Task —
Set down each line of the records once more, precisely, and omit the pictures.

(Records from a collection)
# # #

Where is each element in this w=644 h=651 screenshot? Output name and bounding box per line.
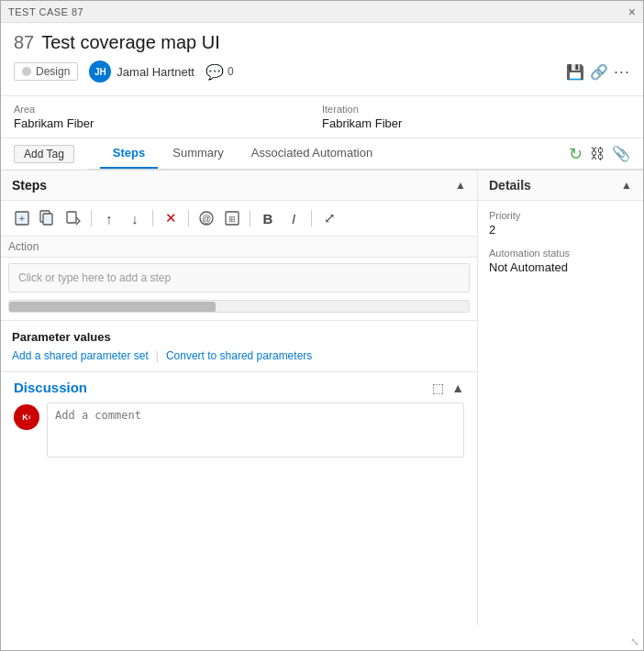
italic-button[interactable]: I [282,206,305,230]
automation-status-label: Automation status [489,248,632,259]
work-item-title-row: 87 Test coverage map UI [14,32,630,53]
separator-1 [91,210,92,226]
discussion-header: Discussion ⬚ ▲ [14,380,464,395]
commenter-initials: K‹ [22,413,31,422]
priority-label: Priority [489,210,632,221]
more-icon[interactable]: ··· [614,62,630,82]
tags-tabs-row: Add Tag Steps Summary Associated Automat… [1,138,643,171]
expand-discussion-icon[interactable]: ⬚ [432,381,444,395]
insert-shared-step-button[interactable] [61,206,85,230]
collapse-details-icon[interactable]: ▲ [621,179,632,192]
iteration-field: Iteration Fabrikam Fiber [322,104,630,130]
add-step-button[interactable]: + [10,206,34,230]
move-down-button[interactable]: ↓ [123,206,147,230]
discussion-section: Discussion ⬚ ▲ K‹ [1,371,477,467]
area-label: Area [14,104,322,115]
left-panel: Steps ▲ + ↑ ↓ ✕ @ ⊞ [1,171,478,625]
bold-button[interactable]: B [256,206,280,230]
content-area: Steps ▲ + ↑ ↓ ✕ @ ⊞ [1,171,643,625]
title-bar-label: TEST CASE 87 [8,6,83,17]
tab-bar: Steps Summary Associated Automation ↻ ⛓ … [87,138,643,170]
parameter-values-title: Parameter values [12,330,466,344]
refresh-icon[interactable]: ↻ [569,144,583,164]
area-field: Area Fabrikam Fiber [14,104,322,130]
save-icon[interactable]: 💾 [566,63,584,81]
meta-row: Area Fabrikam Fiber Iteration Fabrikam F… [1,96,643,138]
parameter-values-section: Parameter values Add a shared parameter … [1,320,477,371]
comments-count: 0 [228,65,234,78]
tab-summary[interactable]: Summary [160,138,237,169]
assigned-user[interactable]: JH Jamal Hartnett [89,61,194,83]
action-col-label: Action [8,240,39,253]
steps-title: Steps [12,178,47,193]
add-shared-step-button[interactable] [36,206,60,230]
svg-text:+: + [19,213,25,224]
area-value[interactable]: Fabrikam Fiber [14,116,322,130]
svg-text:⊞: ⊞ [228,215,236,224]
automation-status-field: Automation status Not Automated [489,248,632,274]
work-item-title-text: Test coverage map UI [41,32,220,53]
link-icon[interactable]: 🔗 [590,63,608,81]
add-step-row[interactable]: Click or type here to add a step [8,263,470,292]
convert-shared-params-link[interactable]: Convert to shared parameters [166,349,312,362]
tags-row: Add Tag [1,138,87,170]
chain-icon[interactable]: ⛓ [590,146,605,162]
discussion-title: Discussion [14,380,87,395]
param-button[interactable]: @ [194,206,218,230]
work-item-header: 87 Test coverage map UI Design JH Jamal … [1,23,643,96]
details-body: Priority 2 Automation status Not Automat… [478,201,643,294]
comment-input[interactable] [47,403,464,458]
close-button[interactable]: × [628,6,636,18]
collapse-steps-icon[interactable]: ▲ [455,179,466,192]
delete-step-button[interactable]: ✕ [159,206,183,230]
assigned-user-name: Jamal Hartnett [117,65,194,79]
avatar: JH [89,61,111,83]
scroll-thumb [9,302,216,313]
collapse-discussion-icon[interactable]: ▲ [451,381,464,395]
tab-associated-automation[interactable]: Associated Automation [239,138,385,169]
comment-row: K‹ [14,403,464,458]
tab-steps[interactable]: Steps [100,138,158,169]
avatar-initials: JH [94,67,106,77]
param-separator: | [156,349,159,362]
svg-rect-3 [43,214,52,225]
discussion-icons: ⬚ ▲ [432,381,464,395]
expand-button[interactable]: ⤢ [317,206,341,230]
svg-rect-4 [67,212,76,223]
steps-col-header: Action [1,237,477,258]
priority-value[interactable]: 2 [489,223,632,237]
iteration-label: Iteration [322,104,630,115]
priority-field: Priority 2 [489,210,632,237]
iteration-value[interactable]: Fabrikam Fiber [322,116,630,130]
tab-actions: ↻ ⛓ 📎 [569,144,630,164]
automation-status-value[interactable]: Not Automated [489,260,632,274]
steps-toolbar: + ↑ ↓ ✕ @ ⊞ B I ⤢ [1,201,477,237]
status-badge[interactable]: Design [14,62,78,81]
separator-3 [188,210,189,226]
horizontal-scrollbar[interactable] [8,300,470,313]
parameter-links: Add a shared parameter set | Convert to … [12,349,466,362]
resize-handle[interactable]: ⤡ [630,635,639,648]
commenter-avatar: K‹ [14,404,39,430]
move-up-button[interactable]: ↑ [97,206,121,230]
status-circle [22,67,31,76]
svg-text:@: @ [202,214,211,224]
details-header: Details ▲ [478,171,643,201]
details-title: Details [489,178,531,193]
right-panel: Details ▲ Priority 2 Automation status N… [478,171,643,625]
insert-button[interactable]: ⊞ [220,206,244,230]
comments-button[interactable]: 💬 0 [205,63,234,81]
separator-5 [311,210,312,226]
work-item-toolbar: Design JH Jamal Hartnett 💬 0 💾 🔗 ··· [14,61,630,83]
separator-4 [250,210,250,226]
status-label: Design [36,65,70,78]
comment-icon: 💬 [205,63,224,81]
work-item-number: 87 [14,32,34,53]
separator-2 [152,210,153,226]
toolbar-actions: 💾 🔗 ··· [566,62,630,82]
add-shared-param-link[interactable]: Add a shared parameter set [12,349,149,362]
attach-icon[interactable]: 📎 [612,145,630,162]
title-bar: TEST CASE 87 × [1,1,643,23]
add-tag-button[interactable]: Add Tag [14,145,74,163]
steps-section-header: Steps ▲ [1,171,477,201]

# # #

Answer for the task —
Where is each element in this w=644 h=651 screenshot? Output name and bounding box per line.
italic-button[interactable]: I [282,206,305,230]
automation-status-label: Automation status [489,248,632,259]
work-item-title-row: 87 Test coverage map UI [14,32,630,53]
separator-1 [91,210,92,226]
discussion-header: Discussion ⬚ ▲ [14,380,464,395]
commenter-initials: K‹ [22,413,31,422]
priority-label: Priority [489,210,632,221]
more-icon[interactable]: ··· [614,62,630,82]
tags-tabs-row: Add Tag Steps Summary Associated Automat… [1,138,643,171]
expand-discussion-icon[interactable]: ⬚ [432,381,444,395]
insert-shared-step-button[interactable] [61,206,85,230]
collapse-details-icon[interactable]: ▲ [621,179,632,192]
iteration-field: Iteration Fabrikam Fiber [322,104,630,130]
add-step-button[interactable]: + [10,206,34,230]
move-down-button[interactable]: ↓ [123,206,147,230]
discussion-section: Discussion ⬚ ▲ K‹ [1,371,477,467]
area-label: Area [14,104,322,115]
left-panel: Steps ▲ + ↑ ↓ ✕ @ ⊞ [1,171,478,625]
bold-button[interactable]: B [256,206,280,230]
content-area: Steps ▲ + ↑ ↓ ✕ @ ⊞ [1,171,643,625]
title-bar-label: TEST CASE 87 [8,6,83,17]
tab-bar: Steps Summary Associated Automation ↻ ⛓ … [87,138,643,170]
parameter-values-title: Parameter values [12,330,466,344]
refresh-icon[interactable]: ↻ [569,144,583,164]
area-field: Area Fabrikam Fiber [14,104,322,130]
save-icon[interactable]: 💾 [566,63,584,81]
meta-row: Area Fabrikam Fiber Iteration Fabrikam F… [1,96,643,138]
parameter-values-section: Parameter values Add a shared parameter … [1,320,477,371]
comments-count: 0 [228,65,234,78]
tab-summary[interactable]: Summary [160,138,237,169]
assigned-user[interactable]: JH Jamal Hartnett [89,61,194,83]
action-col-label: Action [8,240,39,253]
steps-title: Steps [12,178,47,193]
add-shared-step-button[interactable] [36,206,60,230]
svg-text:+: + [19,213,25,224]
area-value[interactable]: Fabrikam Fiber [14,116,322,130]
svg-text:⊞: ⊞ [228,215,236,224]
automation-status-field: Automation status Not Automated [489,248,632,274]
work-item-title-text: Test coverage map UI [41,32,220,53]
link-icon[interactable]: 🔗 [590,63,608,81]
add-step-row[interactable]: Click or type here to add a step [8,263,470,292]
convert-shared-params-link[interactable]: Convert to shared parameters [166,349,312,362]
tags-row: Add Tag [1,138,87,170]
chain-icon[interactable]: ⛓ [590,146,605,162]
discussion-title: Discussion [14,380,87,395]
param-button[interactable]: @ [194,206,218,230]
work-item-header: 87 Test coverage map UI Design JH Jamal … [1,23,643,96]
details-body: Priority 2 Automation status Not Automat… [478,201,643,294]
comment-input[interactable] [47,403,464,458]
close-button[interactable]: × [628,6,636,18]
collapse-steps-icon[interactable]: ▲ [455,179,466,192]
delete-step-button[interactable]: ✕ [159,206,183,230]
assigned-user-name: Jamal Hartnett [117,65,194,79]
avatar: JH [89,61,111,83]
scroll-thumb [9,302,216,313]
collapse-discussion-icon[interactable]: ▲ [451,381,464,395]
tab-associated-automation[interactable]: Associated Automation [239,138,385,169]
comment-row: K‹ [14,403,464,458]
tab-steps[interactable]: Steps [100,138,158,169]
avatar-initials: JH [94,67,106,77]
param-separator: | [156,349,159,362]
svg-rect-3 [43,214,52,225]
discussion-icons: ⬚ ▲ [432,381,464,395]
expand-button[interactable]: ⤢ [317,206,341,230]
svg-rect-4 [67,212,76,223]
steps-col-header: Action [1,237,477,258]
priority-value[interactable]: 2 [489,223,632,237]
iteration-label: Iteration [322,104,630,115]
priority-field: Priority 2 [489,210,632,237]
iteration-value[interactable]: Fabrikam Fiber [322,116,630,130]
tab-actions: ↻ ⛓ 📎 [569,144,630,164]
automation-status-value[interactable]: Not Automated [489,260,632,274]
steps-toolbar: + ↑ ↓ ✕ @ ⊞ B I ⤢ [1,201,477,237]
status-badge[interactable]: Design [14,62,78,81]
separator-3 [188,210,189,226]
horizontal-scrollbar[interactable] [8,300,470,313]
parameter-links: Add a shared parameter set | Convert to … [12,349,466,362]
resize-handle[interactable]: ⤡ [630,635,639,648]
commenter-avatar: K‹ [14,404,39,430]
move-up-button[interactable]: ↑ [97,206,121,230]
status-circle [22,67,31,76]
svg-text:@: @ [202,214,211,224]
details-header: Details ▲ [478,171,643,201]
details-title: Details [489,178,531,193]
right-panel: Details ▲ Priority 2 Automation status N… [478,171,643,625]
insert-button[interactable]: ⊞ [220,206,244,230]
comments-button[interactable]: 💬 0 [205,63,234,81]
separator-5 [311,210,312,226]
work-item-toolbar: Design JH Jamal Hartnett 💬 0 💾 🔗 ··· [14,61,630,83]
separator-4 [250,210,250,226]
status-label: Design [36,65,70,78]
comment-icon: 💬 [205,63,224,81]
work-item-number: 87 [14,32,34,53]
separator-2 [152,210,153,226]
toolbar-actions: 💾 🔗 ··· [566,62,630,82]
add-shared-param-link[interactable]: Add a shared parameter set [12,349,149,362]
attach-icon[interactable]: 📎 [612,145,630,162]
title-bar: TEST CASE 87 × [1,1,643,23]
add-tag-button[interactable]: Add Tag [14,145,74,163]
steps-section-header: Steps ▲ [1,171,477,201]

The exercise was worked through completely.